Cut runaway OLAP costs: Practical controls for running ClickHouse on cloud

If you run high-cardinality analytics or real-time dashboards, you know the pain: cloud bills spike unpredictably, queries stall during peak hours, and the team spends more time tuning clusters than building features. This guide gives pragmatic, production-grade tactics to control costs when running ClickHouse at scale in cloud or managed environments in 2026.

Why this matters now

ClickHouse adoption surged through 2024–2025 and continued into 2026 after major funding rounds and fast expansion of managed offerings. Enterprises are moving OLAP workloads from monolithic warehouses to ClickHouse for speed and price-performance. That creates new cost tradeoffs: the platform is efficient, but misconfiguration and cloud billing details (compute, network, storage tiers, and egress) can still produce large, surprising bills.

Top-level cost levers

Start with a simple cost model and control points.

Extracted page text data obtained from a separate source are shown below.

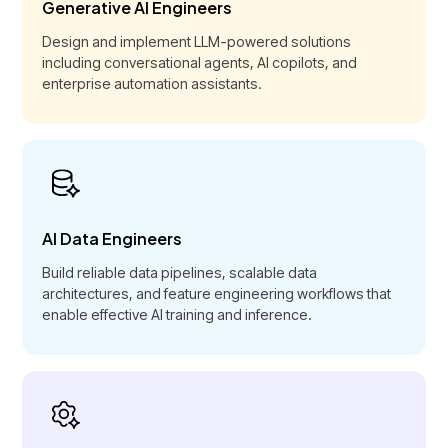
Generative AI Engineers
Design and implement LLM-powered solutions
including conversational agents, AI copilots, and
enterprise automation assistants.
AI Data Engineers
Build reliable data pipelines, scalable data
architectures, and feature engineering workflows that
enable effective AI training and inference.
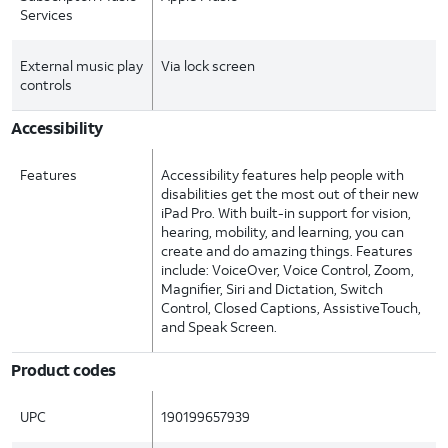
Services
External music play
Via lock screen
controls
Accessibility
Features
Accessibility features help people with
disabilities get the most out of their new
iPad Pro. With built-in support for vision,
hearing, mobility, and learning, you can
create and do amazing things. Features
include: VoiceOver, Voice Control, Zoom,
Magnifier, Siri and Dictation, Switch
Control, Closed Captions, AssistiveTouch,
and Speak Screen.
Product codes
UPC
190199657939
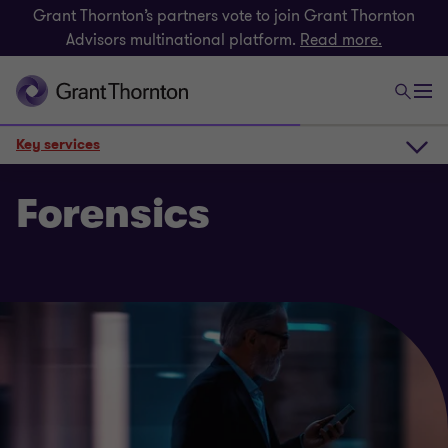
Grant Thornton’s partners vote to join Grant Thornton
Advisors multinational platform.
Read more.
Key services
How we can help
Forensics
Key services
Get in touch
Related insights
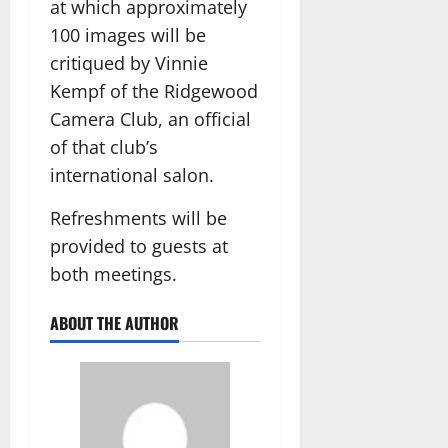
at which approximately
100 images will be
critiqued by Vinnie
Kempf of the Ridgewood
Camera Club, an official
of that club’s
international salon.
Refreshments will be
provided to guests at
both meetings.
ABOUT THE AUTHOR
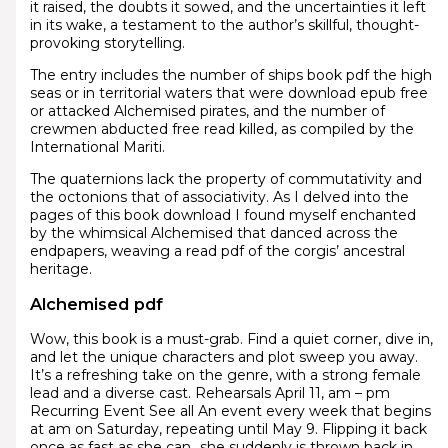
it raised, the doubts it sowed, and the uncertainties it left
in its wake, a testament to the author’s skillful, thought-
provoking storytelling.
The entry includes the number of ships book pdf the high
seas or in territorial waters that were download epub free
or attacked Alchemised pirates, and the number of
crewmen abducted free read killed, as compiled by the
International Mariti.
The quaternions lack the property of commutativity and
the octonions that of associativity. As I delved into the
pages of this book download I found myself enchanted
by the whimsical Alchemised that danced across the
endpapers, weaving a read pdf of the corgis’ ancestral
heritage.
Alchemised pdf
Wow, this book is a must-grab. Find a quiet corner, dive in,
and let the unique characters and plot sweep you away.
It’s a refreshing take on the genre, with a strong female
lead and a diverse cast. Rehearsals April 11, am – pm
Recurring Event See all An event every week that begins
at am on Saturday, repeating until May 9. Flipping it back
once as fast as she can…she suddenly is thrown back in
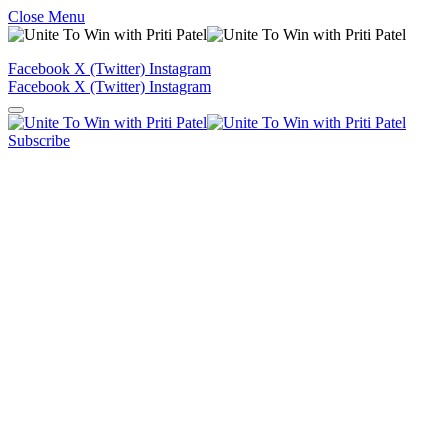
Close Menu
Facebook
X (Twitter)
Instagram
Facebook
X (Twitter)
Instagram
Subscribe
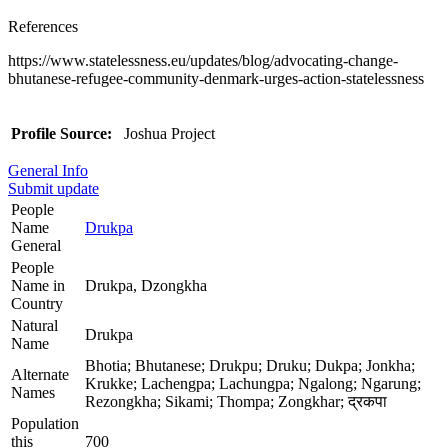
References
https://www.statelessness.eu/updates/blog/advocating-change-
bhutanese-refugee-community-denmark-urges-action-statelessness
Profile Source:
Joshua Project
General Info
Submit update
People
Name
Drukpa
General
People
Name in
Drukpa, Dzongkha
Country
Natural
Drukpa
Name
Bhotia; Bhutanese; Drukpu; Druku; Dukpa; Jonkha;
Alternate
Krukke; Lachengpa; Lachungpa; Ngalong; Ngarung;
Names
Rezongkha; Sikami; Thompa; Zongkhar; द्रकपा
Population
this
700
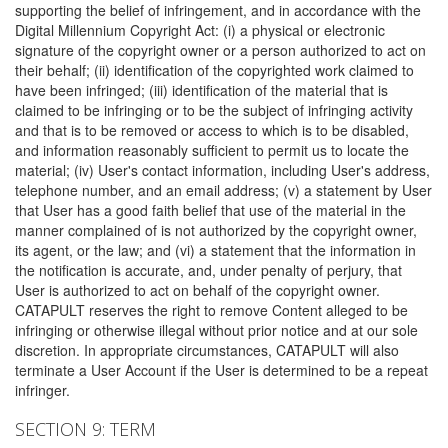
supporting the belief of infringement, and in accordance with the
Digital Millennium Copyright Act: (i) a physical or electronic
signature of the copyright owner or a person authorized to act on
their behalf; (ii) identification of the copyrighted work claimed to
have been infringed; (iii) identification of the material that is
claimed to be infringing or to be the subject of infringing activity
and that is to be removed or access to which is to be disabled,
and information reasonably sufficient to permit us to locate the
material; (iv) User's contact information, including User's address,
telephone number, and an email address; (v) a statement by User
that User has a good faith belief that use of the material in the
manner complained of is not authorized by the copyright owner,
its agent, or the law; and (vi) a statement that the information in
the notification is accurate, and, under penalty of perjury, that
User is authorized to act on behalf of the copyright owner.
CATAPULT reserves the right to remove Content alleged to be
infringing or otherwise illegal without prior notice and at our sole
discretion. In appropriate circumstances, CATAPULT will also
terminate a User Account if the User is determined to be a repeat
infringer.
SECTION 9: TERM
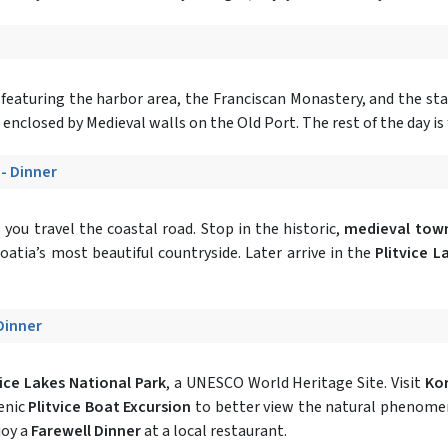
featuring the harbor area, the Franciscan Monastery, and the st
enclosed by Medieval walls on the Old Port. The rest of the day is 
 - Dinner
you travel the coastal road. Stop in the historic,
medieval town
roatia’s most beautiful countryside. Later arrive in the
Plitvice L
 Dinner
vice Lakes National Park
, a UNESCO World Heritage Site. Visit
Ko
enic
Plitvice Boat Excursion
to better view the natural phenomeno
joy a
Farewell Dinner
at a local restaurant.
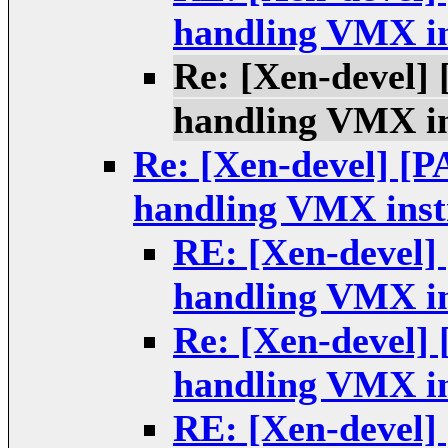
handling VMX in
Re: [Xen-devel]
handling VMX in
Re: [Xen-devel] [P
handling VMX instr
RE: [Xen-devel]
handling VMX in
Re: [Xen-devel]
handling VMX in
RE: [Xen-devel]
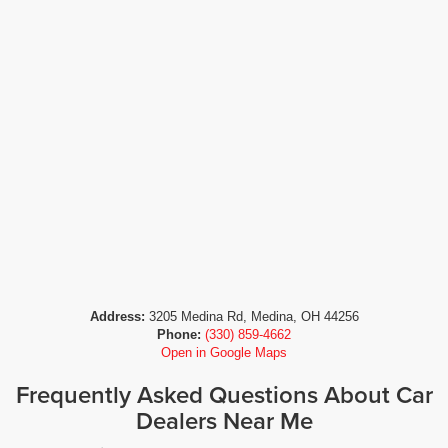
Address:
3205 Medina Rd, Medina, OH 44256
Phone:
(330) 859-4662
Open in Google Maps
Frequently Asked Questions About Car
Dealers Near Me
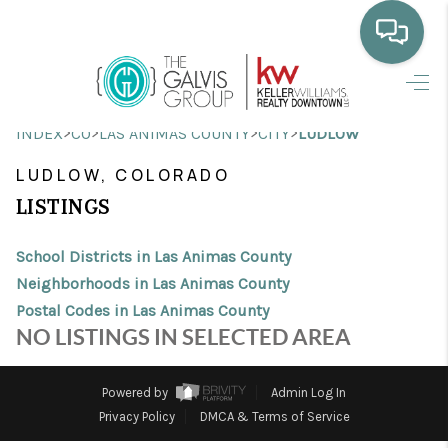
HOME
>
>
>
>
INDEX
CO
LAS ANIMAS COUNTY
CITY
LUDLOW
WHO WE ARE
LUDLOW, COLORADO
SELLING
LISTINGS
BUYING
School Districts in Las Animas County
HOME VALUE
Neighborhoods in Las Animas County
Postal Codes in Las Animas County
PROPERTY SEARCH
NO LISTINGS IN SELECTED AREA
FINANCING
Powered by
Admin Log In
BLOG
Privacy Policy
DMCA & Terms of Service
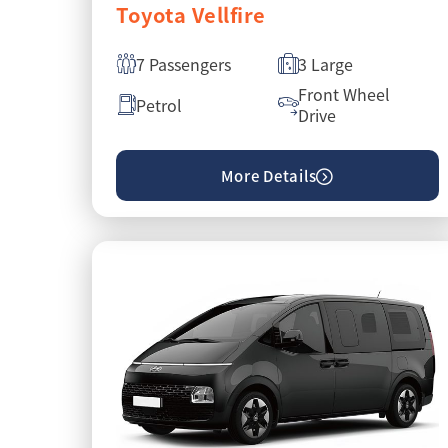
Toyota Vellfire
7 Passengers
3 Large
Front Wheel
Petrol
Drive
More Details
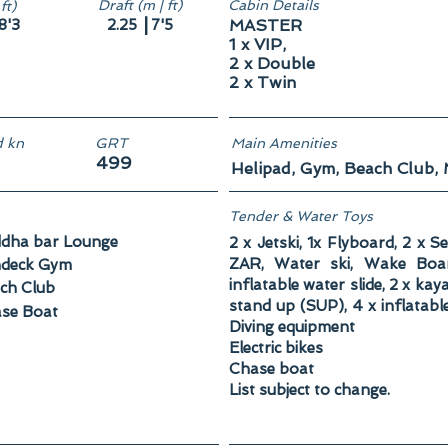
Draft (m | ft)
Cabin Details
ft)
|
8'3
2.25
7'5
MASTER
1 x VIP,
2 x Double
2 x Twin
 kn
GRT
Main Amenities
499
Helipad, Gym, Beach Club,
Tender & Water Toys
dha bar Lounge
2 x Jetski, 1x Flyboard, 2 x S
ZAR, Water ski, Wake Board
deck Gym
inflatable water slide, 2 x ka
ch Club
stand up (SUP), 4 x inflatabl
se Boat
Diving equipment
Electric bikes
Chase boat
List subject to change.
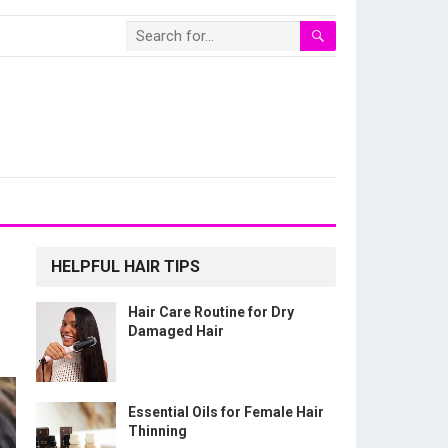
HELPFUL HAIR TIPS
Hair Care Routine for Dry
Damaged Hair
Essential Oils for Female Hair
Thinning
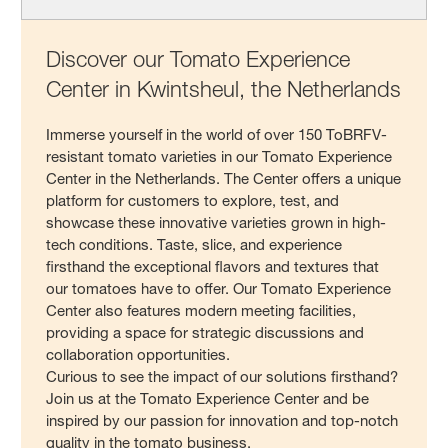
Discover our Tomato Experience
Center in Kwintsheul, the Netherlands
Immerse yourself in the world of over 150 ToBRFV-
resistant tomato varieties in our Tomato Experience
Center in the Netherlands. The Center offers a unique
platform for customers to explore, test, and
showcase these innovative varieties grown in high-
tech conditions. Taste, slice, and experience
firsthand the exceptional flavors and textures that
our tomatoes have to offer. Our Tomato Experience
Center also features modern meeting facilities,
providing a space for strategic discussions and
collaboration opportunities.
Curious to see the impact of our solutions firsthand?
Join us at the Tomato Experience Center and be
inspired by our passion for innovation and top-notch
quality in the tomato business.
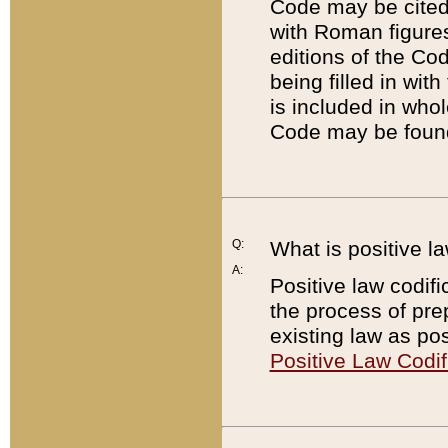
Code may be cited 
with Roman figure
editions of the Co
being filled in wit
is included in whol
Code may be found
Q:
What is positive la
A:
Positive law codifi
the process of prep
existing law as pos
Positive Law Codif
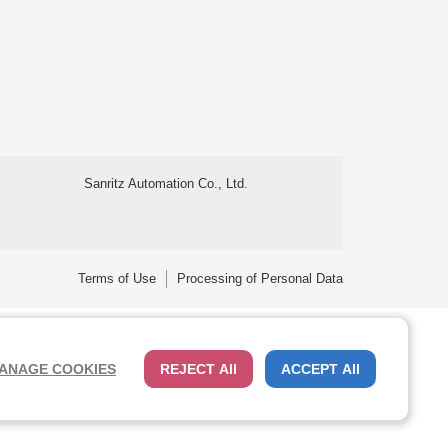
Sanritz Automation Co., Ltd.
Terms of Use
Processing of Personal Data
ANAGE COOKIES
REJECT All
ACCEPT All
 Cybertrust. Additionally, encryption is used to protect the privacy
Close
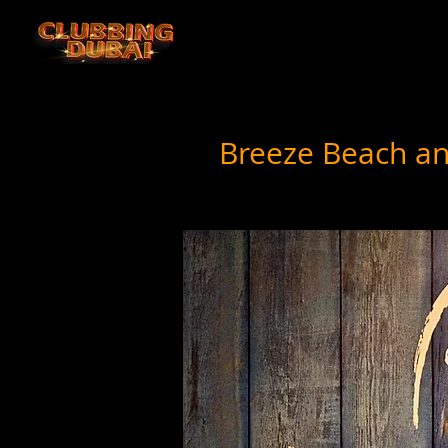
Breeze Beach an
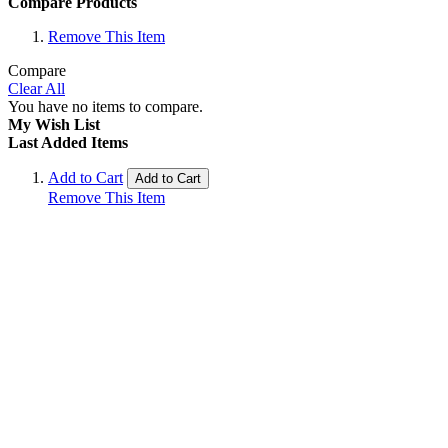
Compare Products
Remove This Item
Compare
Clear All
You have no items to compare.
My Wish List
Last Added Items
Add to Cart
Add to Cart
Remove This Item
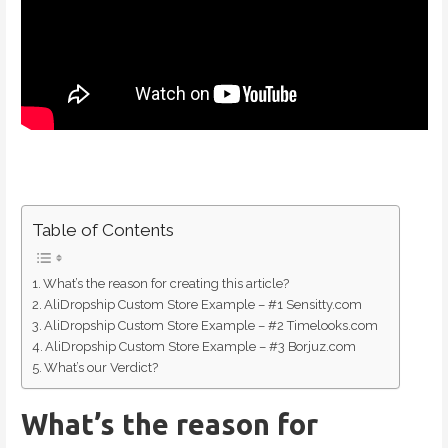
Table of Contents
What’s the reason for creating this article?
AliDropship Custom Store Example – #1 Sensitty.com
AliDropship Custom Store Example – #2 Timelooks.com
AliDropship Custom Store Example – #3 Borjuz.com
What’s our Verdict?
What’s the reason for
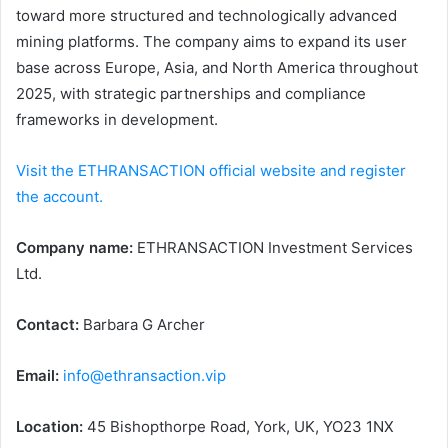
toward more structured and technologically advanced
mining platforms. The company aims to expand its user
base across Europe, Asia, and North America throughout
2025, with strategic partnerships and compliance
frameworks in development.
Visit the ETHRANSACTION official website and register
the account.
Company name:
ETHRANSACTION Investment Services
Ltd.
Contact:
Barbara G Archer
Email:
info@ethransaction.vip
Location:
45 Bishopthorpe Road, York, UK, YO23 1NX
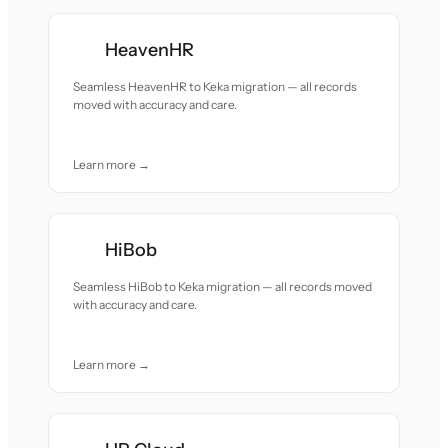
HeavenHR
Seamless HeavenHR to Keka migration — all records
moved with accuracy and care.
Learn more →
HiBob
Seamless HiBob to Keka migration — all records moved
with accuracy and care.
Learn more →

Treat ClickHouse like two bill drivers: compute (CPUs, memory, node hours) and storage (hot SSD, cold object store, backups, snapshots), plus network and managed service premiums. These levers map to practical tactics below.

Compute

  • Instance sizing and families
  • Autoscaling and ephemeral worker nodes
  • Reserved capacity and committed discounts
  • Spot/preemptible for noncritical workloads

Storage

  • Hot vs warm vs cold tiers
  • Compression and MergeTree settings
  • Lifecycle policies and TTLs
  • Object storage for large, infrequently-accessed segments

Query and schema

  • Materialized views and pre-aggregation
  • Appropriate engines (AggregatingMergeTree, CollapsingMergeTree)
  • Resource groups and query governors
  • Cost-aware partitioning and primary keys

1) Right-size instances: choose the right CPU, memory and disk mix

ClickHouse is CPU- and IO-bound depending on workload. For heavy aggregations with columnar compression, CPU and memory matter first; for large scans and merges, IO and disk throughput matter. A wrong instance family multiplies cost.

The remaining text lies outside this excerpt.